The Competition & Markets Authority (CMA) has opened an investigation into global fintech firm FNZ’s acquisition of Australia-based GBST Holdings.
This comes after Edinburgh-headquartered FNZ agreed to buy 100% of the shares in GBST Holdings in July 2019. The deal completed earlier this month.
GBST shareholders will receive a total cash consideration of A$3.85 (£2.17) per GBST share, which values the deal at approximately A$269m.
CMA made an initial enforcement order on 14 November, citing section 72 (2) of the Enterprise Act 2002.
Lessening of competition
It said in the order: “The Competition and Markets Authority has reasonable grounds for suspecting that it is or may be the case that Kiwi Holdco CayCo, including its subsidiary FNZ (Australia) Bidco and GBST Holdings have ceased to be distinct.
“The CMA is considering, pursuant to section 22 of the act, whether it is or may be the case that a relevant merger situation has been created and whether the creation of that situation has resulted or may be expected to result in a substantial lessening of competition in any market or markets in the UK.
“The CMA wishes to ensure that no action is taken pending final determination of any reference under section 22 of the act which might prejudice that reference or impede the taking of any action by the CMA under part 3 of the act which might be justified by the CMA’s decisions on the reference.
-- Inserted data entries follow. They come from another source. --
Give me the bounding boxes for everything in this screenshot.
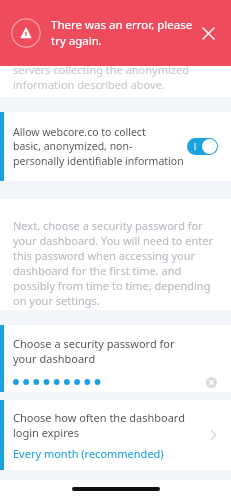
button[interactable]: Dismiss error [195,20,221,46]
staticText: Next, choose a security password for you… [13,218,219,308]
button[interactable]: Clear password [202,373,220,391]
staticText: Choose a security password for your dash… [13,336,175,366]
staticText: If you do not agree to the webcore.co se… [13,47,207,92]
staticText: Allow webcore.co to collect basic, anony… [13,125,187,168]
staticText: Every month (recommended) [13,446,164,461]
button[interactable]: Choose a security password for your dash… [0,325,231,392]
staticText: Choose how often the dashboard login exp… [13,410,185,440]
button[interactable]: There was an error, please try again. [0,0,231,66]
staticText: There was an error, please try again. [51,17,195,49]
button[interactable]: Allow anonymous data collection [187,138,218,155]
button[interactable]: Choose how often the dashboard login exp… [0,400,231,470]
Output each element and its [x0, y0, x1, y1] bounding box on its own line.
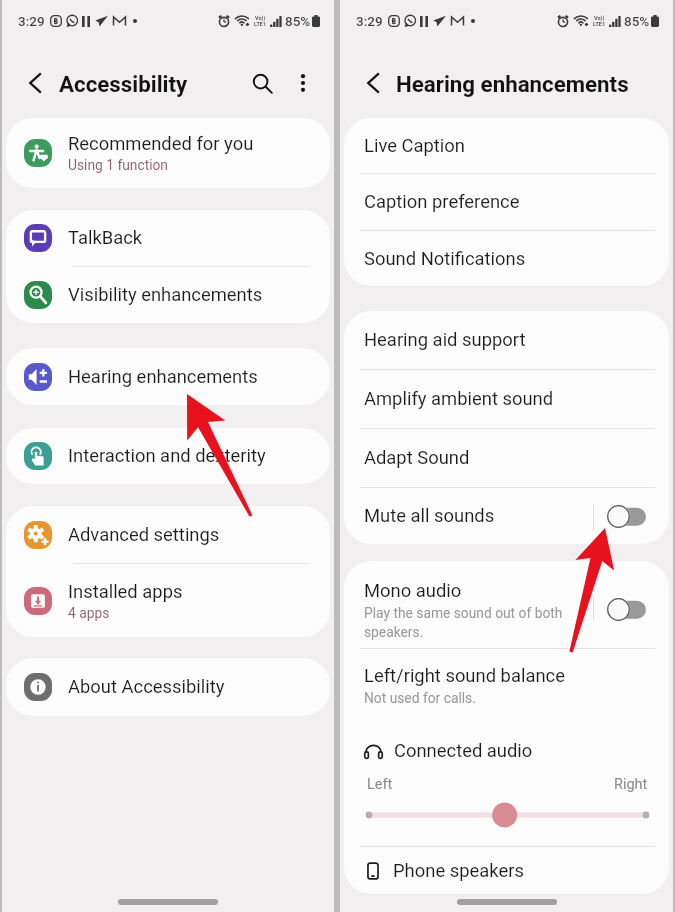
staticText: Hearing enhancements — [396, 71, 629, 97]
button[interactable]: Adapt Sound — [344, 429, 669, 487]
staticText: Sound Notifications — [364, 248, 526, 270]
button[interactable]: Hearing aid support — [344, 311, 669, 369]
staticText: Using 1 function — [68, 157, 168, 173]
button[interactable]: Installed apps — [6, 564, 330, 637]
staticText: TalkBack — [68, 227, 143, 249]
button[interactable]: Live Caption — [344, 118, 669, 173]
button[interactable]: TalkBack — [6, 210, 330, 266]
staticText: 3:29 — [18, 13, 45, 29]
button[interactable]: About Accessibility — [6, 658, 330, 716]
staticText: Hearing enhancements — [68, 366, 258, 388]
staticText: Visibility enhancements — [68, 284, 263, 306]
staticText: LTE1 — [254, 21, 267, 27]
button[interactable]: Sound balance slider — [364, 801, 651, 829]
staticText: 4 apps — [68, 605, 110, 621]
staticText: About Accessibility — [68, 676, 225, 698]
button[interactable]: Advanced settings — [6, 506, 330, 563]
staticText: 85% — [285, 13, 311, 29]
button[interactable]: Hearing enhancements — [6, 348, 330, 405]
button[interactable]: More options — [288, 68, 318, 98]
staticText: Play the same sound out of both speakers… — [364, 605, 563, 640]
button[interactable]: Toggle — [607, 598, 646, 621]
staticText: LTE1 — [593, 21, 606, 27]
staticText: 3:29 — [356, 13, 383, 29]
staticText: Mute all sounds — [364, 505, 495, 527]
button[interactable]: Amplify ambient sound — [344, 370, 669, 428]
button[interactable]: Navigate up — [358, 67, 390, 99]
button[interactable]: Interaction and dexterity — [6, 428, 330, 484]
button[interactable]: Recommended for you — [6, 118, 330, 188]
staticText: Left — [367, 776, 393, 793]
staticText: Vo)) — [594, 15, 605, 21]
button[interactable]: Mute all sounds — [344, 488, 669, 544]
button[interactable]: Navigate up — [20, 67, 52, 99]
button[interactable]: Phone speakers — [344, 847, 669, 894]
staticText: Mono audio — [364, 580, 462, 602]
staticText: Installed apps — [68, 581, 183, 603]
staticText: 85% — [624, 13, 650, 29]
staticText: Advanced settings — [68, 524, 220, 546]
staticText: Recommended for you — [68, 133, 254, 155]
staticText: Connected audio — [394, 740, 533, 762]
button[interactable]: Search — [245, 66, 279, 100]
button[interactable]: Left/right sound balance — [344, 649, 669, 720]
staticText: Caption preference — [364, 191, 520, 213]
button[interactable]: Caption preference — [344, 174, 669, 230]
staticText: Accessibility — [59, 71, 188, 97]
staticText: Left/right sound balance — [364, 665, 565, 687]
staticText: Vo)) — [255, 15, 266, 21]
staticText: Phone speakers — [393, 860, 524, 882]
staticText: Adapt Sound — [364, 447, 470, 469]
staticText: Amplify ambient sound — [364, 388, 554, 410]
staticText: Interaction and dexterity — [68, 445, 266, 467]
button[interactable]: Visibility enhancements — [6, 267, 330, 323]
staticText: Live Caption — [364, 135, 465, 157]
staticText: Right — [614, 776, 648, 793]
button[interactable]: Sound Notifications — [344, 231, 669, 286]
button[interactable]: Mono audio — [344, 561, 669, 648]
button[interactable]: Toggle — [607, 505, 646, 528]
staticText: Hearing aid support — [364, 329, 526, 351]
staticText: Not used for calls. — [364, 690, 476, 706]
“The circumstances set out in section 72(6) of the Act do not apply and the reference has not been finally determined in accordance with section 79(1) of the Act.”
Full cooperation
The enforcement order made by the CMA will pause any action by GBST and FNZ to integrate their businesses as they have now been banned from pursuing anything which will impair the firms’ individual abilities to compete independently.
A spokesman for FNZ said: “FNZ will cooperate fully with the CMA to provide all the relevant information and will operate the two businesses separately pending completion of the review.”
Timeline
It has not set a date for its inquiry or deadline for its phase one decision.
The date for the latter is “the current statutory deadline by when the decision will be announced”.
“If any change occurs, the information is refreshed as soon as practicable,” the CMA said in the order.
“However, the CMA cannot guarantee that the decision will be announced on or before this current deadline, as the deadline of a given case may change during the merger assessment process due to different reasons.”